• **Action item**: Every entry below must be transcribed word for word, and the images must be left out.

• **Stored records**:
•••
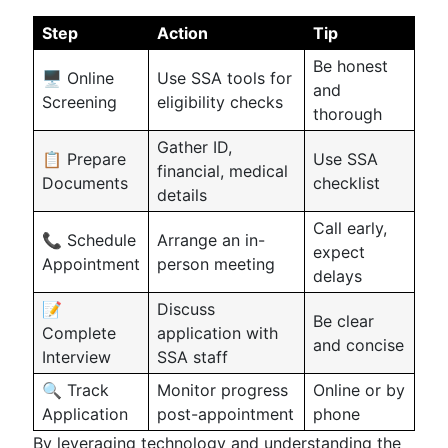
Step
Action
Tip
Be honest
🖥️ Online
Use SSA tools for
and
Screening
eligibility checks
thorough
Gather ID,
📋 Prepare
Use SSA
financial, medical
Documents
checklist
details
Call early,
📞 Schedule
Arrange an in-
expect
Appointment
person meeting
delays
📝
Discuss
Be clear
Complete
application with
and concise
Interview
SSA staff
🔍 Track
Monitor progress
Online or by
Application
post-appointment
phone
By leveraging technology and understanding the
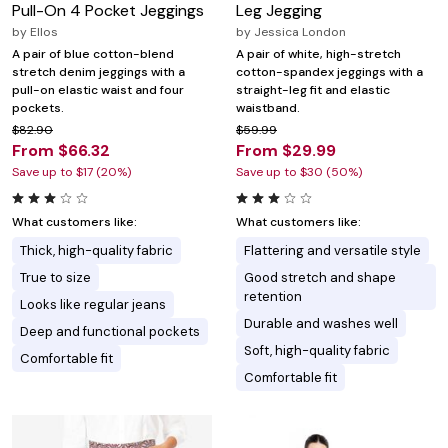
Pull-On 4 Pocket Jeggings
Leg Jegging
by
Ellos
by
Jessica London
A pair of blue cotton-blend
A pair of white, high-stretch
stretch denim jeggings with a
cotton-spandex jeggings with a
pull-on elastic waist and four
straight-leg fit and elastic
pockets.
waistband.
$82.90
$59.99
From $66.32
From $29.99
Save up to $17 (20%)
Save up to $30 (50%)
What customers like:
What customers like:
Thick, high-quality fabric
Flattering and versatile style
True to size
Good stretch and shape
retention
Looks like regular jeans
Durable and washes well
Deep and functional pockets
Soft, high-quality fabric
Comfortable fit
Comfortable fit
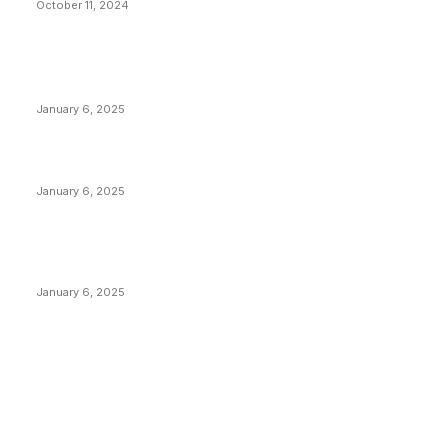
October 11, 2024
POPULAR POSTS
Anchors Are Evil! Bitcoin Core Is Destroying Bitcoin!
January 6, 2025
Canada Can Elect The Next Bitcoin World Leader
January 6, 2025
New Pi Cycle Top Prediction Chart Identifies Bitcoin
Price Market Peaks with Precision
January 6, 2025
CATEGORIES
BUSINESS
4306
CULTURE
3586
MARKETS
2428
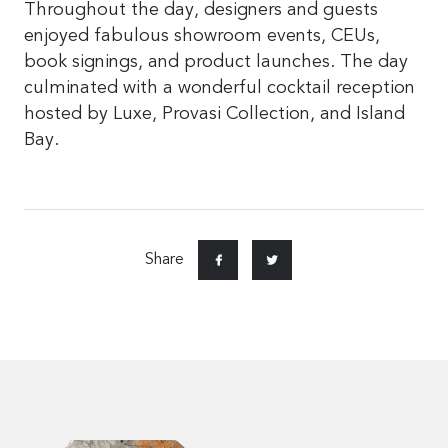
Throughout the day, designers and guests
enjoyed fabulous showroom events, CEUs,
book signings, and product launches. The day
culminated with a wonderful cocktail reception
hosted by Luxe, Provasi Collection, and Island
Bay.
Share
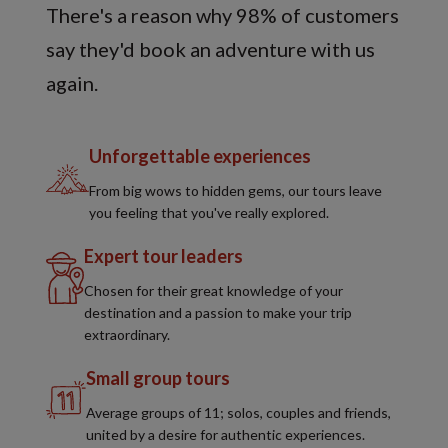
There's a reason why 98% of customers
say they'd book an adventure with us
again.
Unforgettable experiences
From big wows to hidden gems, our tours leave
you feeling that you've really explored.
Expert tour leaders
Chosen for their great knowledge of your
destination and a passion to make your trip
extraordinary.
Small group tours
Average groups of 11; solos, couples and friends,
united by a desire for authentic experiences.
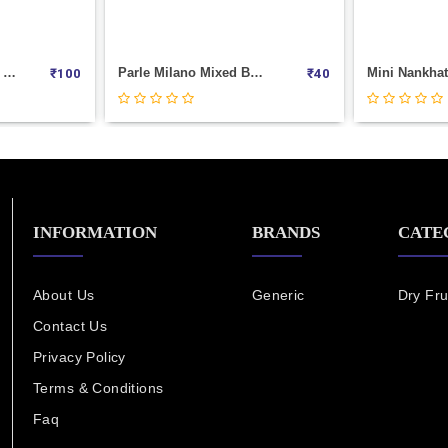
TIFFNY CHOCOLATE (150GM) PACK
Parle Milano Mixed Berries Cookies (75 G)
₹
100
₹
40
INFORMATION
BRANDS
CATE
About Us
Generic
Dry Fru
Contact Us
Privacy Policy
Terms & Conditions
Faq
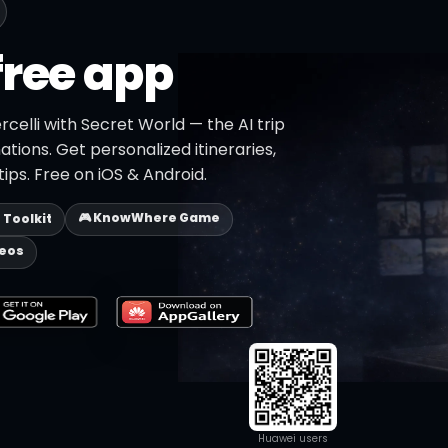
free app
rcelli with Secret World — the AI trip
ations. Get personalized itineraries,
ips. Free on iOS & Android.
🎮 KnowWhere Game
p Toolkit
deos
Huawei users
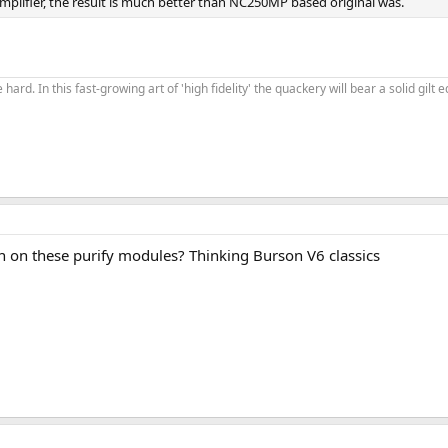
g amplifier, the result is much better than NC250MP based original was.
 hard. In this fast-growing art of 'high fidelity' the quackery will bear a solid gil
 on these purify modules? Thinking Burson V6 classics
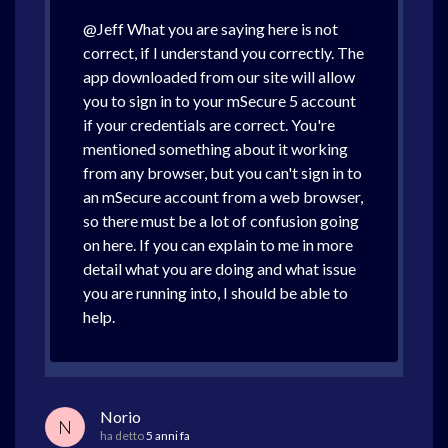
@Jeff What you are saying here is not
correct, if I understand you correctly. The
app downloaded from our site will allow
you to sign in to your mSecure 5 account
if your credentials are correct. You're
mentioned something about it working
from any browser, but you can't sign in to
an mSecure account from a web browser,
so there must be a lot of confusion going
on here. If you can explain to me in more
detail what you are doing and what issue
you are running into, I should be able to
help.
Norio
N
ha detto
5 anni fa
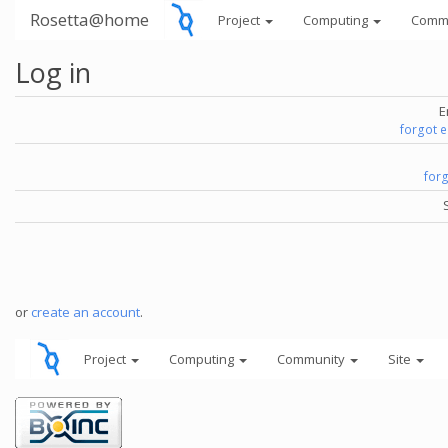
Rosetta@home
Project
Computing
Comm
Log in
E
forgot 
for
or
create an account
.
Project
Computing
Community
Site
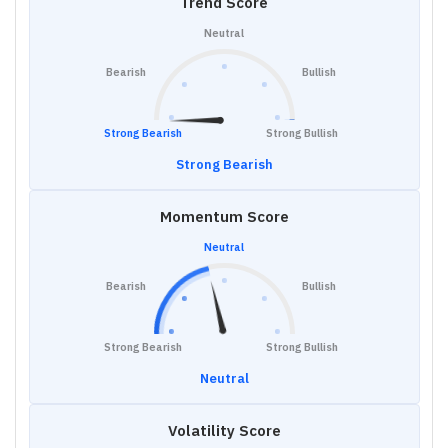
Trend Score
Neutral
Bearish
Bullish
Strong Bearish
Strong Bullish
Strong Bearish
Momentum Score
Neutral
Bearish
Bullish
Strong Bearish
Strong Bullish
Neutral
Volatility Score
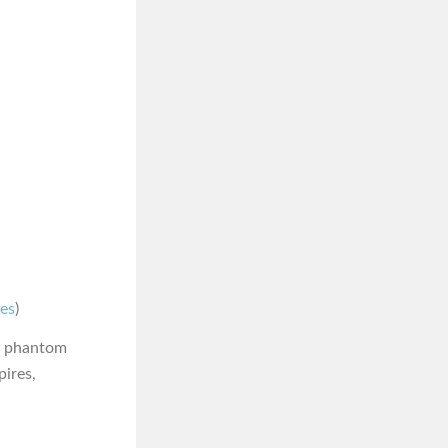
nes
)
or phantom
pires,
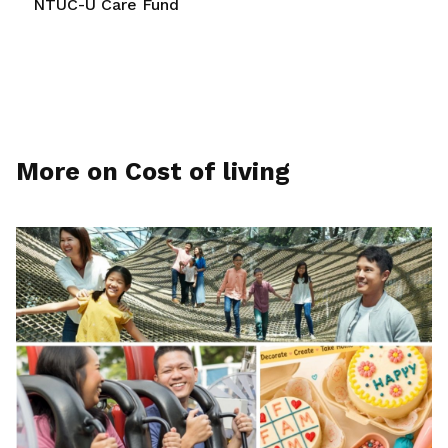
NTUC-U Care Fund
More on Cost of living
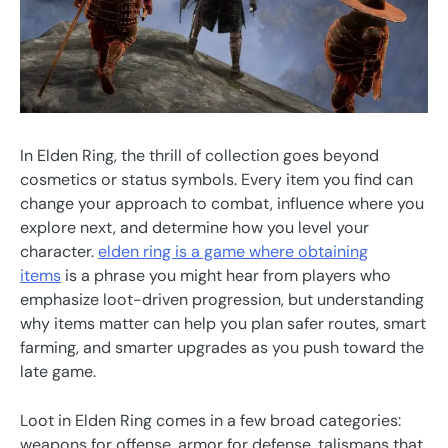
In Elden Ring, the thrill of collection goes beyond
cosmetics or status symbols. Every item you find can
change your approach to combat, influence where you
explore next, and determine how you level your
character.
elden ring is a game where obtaining
items
is a phrase you might hear from players who
emphasize loot-driven progression, but understanding
why items matter can help you plan safer routes, smart
farming, and smarter upgrades as you push toward the
late game.
Loot in Elden Ring comes in a few broad categories:
weapons for offense, armor for defense, talismans that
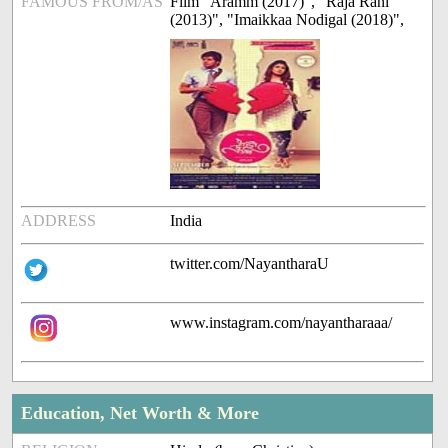
FAMOUS FROM/AS
Film "Aramm (2017)", "Raja Rani
(2013)", "Imaikkaa Nodigal (2018)",
ADDRESS
India
twitter.com/NayantharaU
www.instagram.com/nayantharaaa/
Education, Net Worth & More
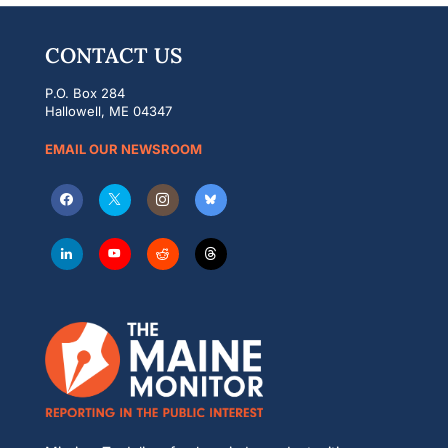
CONTACT US
P.O. Box 284
Hallowell, ME 04347
EMAIL OUR NEWSROOM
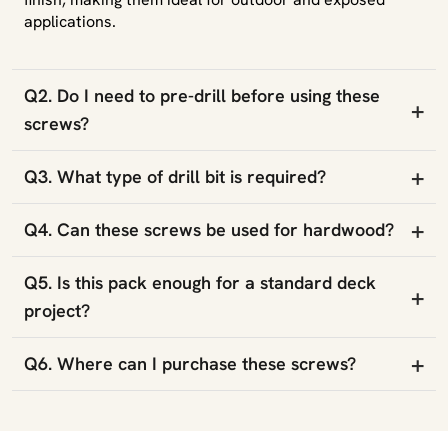
applications.
Q2. Do I need to pre-drill before using these
+
screws?
+
Q3. What type of drill bit is required?
+
Q4. Can these screws be used for hardwood?
Q5. Is this pack enough for a standard deck
+
project?
+
Q6. Where can I purchase these screws?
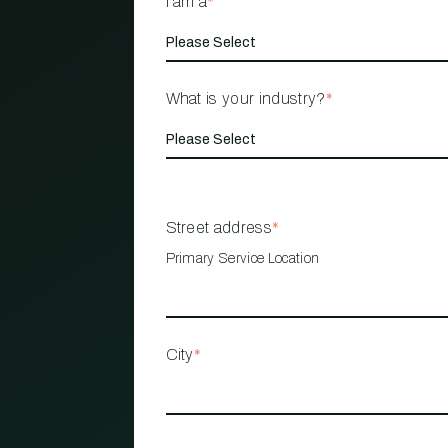
I am a
*
What is your industry?
*
Street address
*
Primary Service Location
City
*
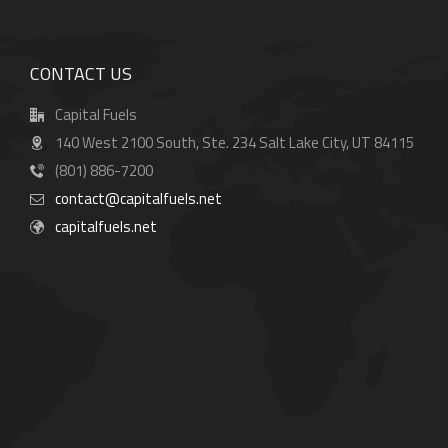
CONTACT US
Capital Fuels
140 West 2100 South, Ste. 234 Salt Lake City, UT 84115
(801) 886-7200
contact@capitalfuels.net
capitalfuels.net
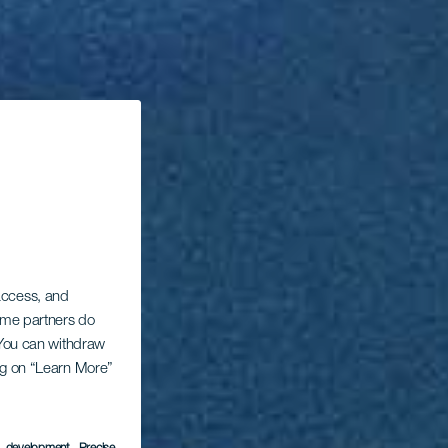
 access, and
Some partners do
. You can withdraw
ing on “Learn More”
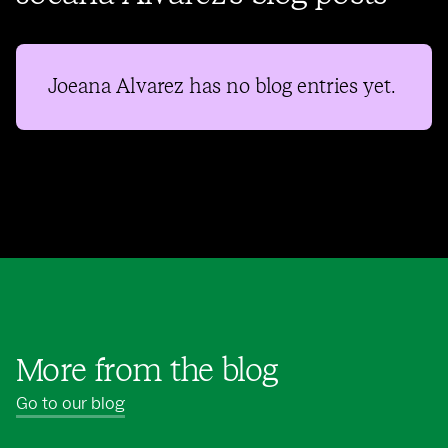
Joeana Alvarez
has no blog entries yet.
More from the blog
Go to our blog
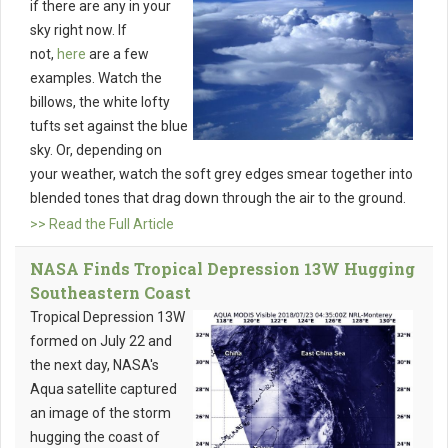
if there are any in your
sky right now. If
not,
here
are a few
examples. Watch the
billows, the white lofty
tufts set against the blue
sky. Or, depending on
your weather, watch the soft grey edges smear together into
blended tones that drag down through the air to the ground.
>> Read the Full Article
NASA Finds Tropical Depression 13W Hugging
Southeastern Coast
Tropical Depression 13W
formed on July 22 and
the next day, NASA's
Aqua satellite captured
an image of the storm
hugging the coast of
•••
• **Task result**:
Step
Action
Tip
Be honest
🖥️ Online
Use SSA tools for
and
Screening
eligibility checks
thorough
Gather ID,
📋 Prepare
Use SSA
financial, medical
Documents
checklist
details
Call early,
📞 Schedule
Arrange an in-
expect
Appointment
person meeting
delays
📝
Discuss
Be clear
Complete
application with
and concise
Interview
SSA staff
🔍 Track
Monitor progress
Online or by
Application
post-appointment
phone
By leveraging technology and understanding the
Pull-On 4 Pocket Jeggings
Leg Jegging
by
Ellos
by
Jessica London
A pair of blue cotton-blend
A pair of white, high-stretch
stretch denim jeggings with a
cotton-spandex jeggings with a
pull-on elastic waist and four
straight-leg fit and elastic
pockets.
waistband.
$82.90
$59.99
From $66.32
From $29.99
Save up to $17 (20%)
Save up to $30 (50%)
What customers like:
What customers like:
Thick, high-quality fabric
Flattering and versatile style
True to size
Good stretch and shape
retention
Looks like regular jeans
Durable and washes well
Deep and functional pockets
Soft, high-quality fabric
Comfortable fit
Comfortable fit
October 11, 2024
POPULAR POSTS
Anchors Are Evil! Bitcoin Core Is Destroying Bitcoin!
January 6, 2025
Canada Can Elect The Next Bitcoin World Leader
January 6, 2025
New Pi Cycle Top Prediction Chart Identifies Bitcoin
Price Market Peaks with Precision
January 6, 2025
CATEGORIES
BUSINESS
4306
CULTURE
3586
MARKETS
2428
Throughout the day, designers and guests
enjoyed fabulous showroom events, CEUs,
book signings, and product launches. The day
culminated with a wonderful cocktail reception
hosted by Luxe, Provasi Collection, and Island
Bay.
Share
There's a reason why 98% of customers
say they'd book an adventure with us
again.
Unforgettable experiences
From big wows to hidden gems, our tours leave
you feeling that you've really explored.
Expert tour leaders
Chosen for their great knowledge of your
destination and a passion to make your trip
extraordinary.
Small group tours
Average groups of 11; solos, couples and friends,
united by a desire for authentic experiences.
TIFFNY CHOCOLATE (150GM) PACK
Parle Milano Mixed Berries Cookies (75 G)
₹
100
₹
40
INFORMATION
BRANDS
CATE
About Us
Generic
Dry Fru
Contact Us
Privacy Policy
Terms & Conditions
Faq
free app
rcelli with Secret World — the AI trip
ations. Get personalized itineraries,
ips. Free on iOS & Android.
🎮 KnowWhere Game
p Toolkit
deos
Huawei users
g amplifier, the result is much better than NC250MP based original was.
 hard. In this fast-growing art of 'high fidelity' the quackery will bear a solid gil
 on these purify modules? Thinking Burson V6 classics
@Jeff What you are saying here is not
correct, if I understand you correctly. The
app downloaded from our site will allow
you to sign in to your mSecure 5 account
if your credentials are correct. You're
mentioned something about it working
from any browser, but you can't sign in to
an mSecure account from a web browser,
so there must be a lot of confusion going
on here. If you can explain to me in more
detail what you are doing and what issue
you are running into, I should be able to
help.
Norio
N
ha detto
5 anni fa
Rosetta@home
Project
Computing
Comm
Log in
E
forgot 
for
or
create an account
.
Project
Computing
Community
Site
Trend Score
Neutral
Bearish
Bullish
Strong Bearish
Strong Bullish
Strong Bearish
Momentum Score
Neutral
Bearish
Bullish
Strong Bearish
Strong Bullish
Neutral
Volatility Score
nes
)
or phantom
pires,
NTUC-U Care Fund
More on Cost of living
In Elden Ring, the thrill of collection goes beyond
cosmetics or status symbols. Every item you find can
change your approach to combat, influence where you
explore next, and determine how you level your
character.
elden ring is a game where obtaining
items
is a phrase you might hear from players who
emphasize loot-driven progression, but understanding
why items matter can help you plan safer routes, smart
farming, and smarter upgrades as you push toward the
late game.
Loot in Elden Ring comes in a few broad categories:
weapons for offense, armor for defense, talismans that
FAMOUS FROM/AS
Film "Aramm (2017)", "Raja Rani
(2013)", "Imaikkaa Nodigal (2018)",
ADDRESS
India
twitter.com/NayantharaU
www.instagram.com/nayantharaaa/
Education, Net Worth & More
CONTACT US
P.O. Box 284
Hallowell, ME 04347
EMAIL OUR NEWSROOM
applications.
Q2. Do I need to pre-drill before using these
+
screws?
+
Q3. What type of drill bit is required?
+
Q4. Can these screws be used for hardwood?
Q5. Is this pack enough for a standard deck
+
project?
+
Q6. Where can I purchase these screws?
I am a
*
What is your industry?
*
Street address
*
Primary Service Location
City
*
CONTACT US
Capital Fuels
140 West 2100 South, Ste. 234 Salt Lake City, UT 84115
(801) 886-7200
contact@capitalfuels.net
capitalfuels.net
 access, and
Some partners do
. You can withdraw
ing on “Learn More”
Joeana Alvarez
has no blog entries yet.
More from the blog
Go to our blog
if there are any in your
sky right now. If
not,
here
are a few
examples. Watch the
billows, the white lofty
tufts set against the blue
sky. Or, depending on
your weather, watch the soft grey edges smear together into
blended tones that drag down through the air to the ground.
>> Read the Full Article
NASA Finds Tropical Depression 13W Hugging
Southeastern Coast
Tropical Depression 13W
formed on July 22 and
the next day, NASA's
Aqua satellite captured
an image of the storm
hugging the coast of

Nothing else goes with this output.